→ Task description
Report each line from the entries in which "close" can be found.

Transcribed page contents
************
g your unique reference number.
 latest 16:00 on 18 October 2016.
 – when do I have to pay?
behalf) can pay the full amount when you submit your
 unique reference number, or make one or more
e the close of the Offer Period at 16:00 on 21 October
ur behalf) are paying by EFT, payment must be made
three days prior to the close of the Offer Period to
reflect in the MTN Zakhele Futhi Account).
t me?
************
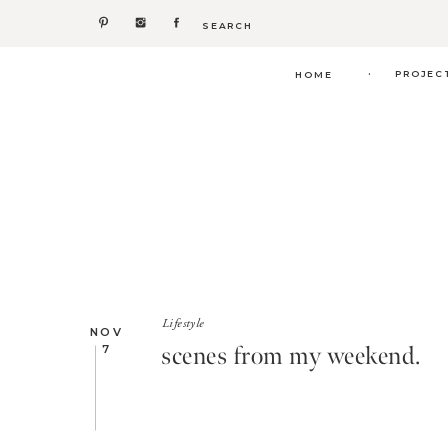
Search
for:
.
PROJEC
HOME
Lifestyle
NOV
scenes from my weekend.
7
************
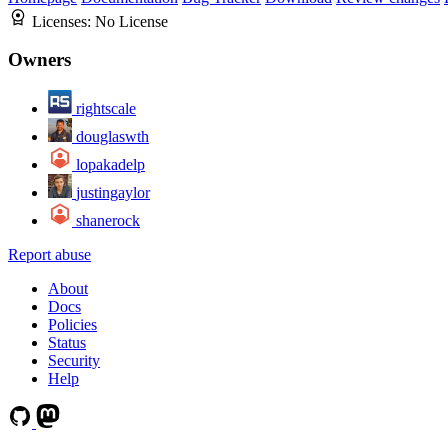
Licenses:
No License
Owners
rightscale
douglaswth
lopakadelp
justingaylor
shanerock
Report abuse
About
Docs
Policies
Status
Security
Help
************
→ Answer section
e the close of the Offer Period at 16:00 on 21 October
three days prior to the close of the Offer Period to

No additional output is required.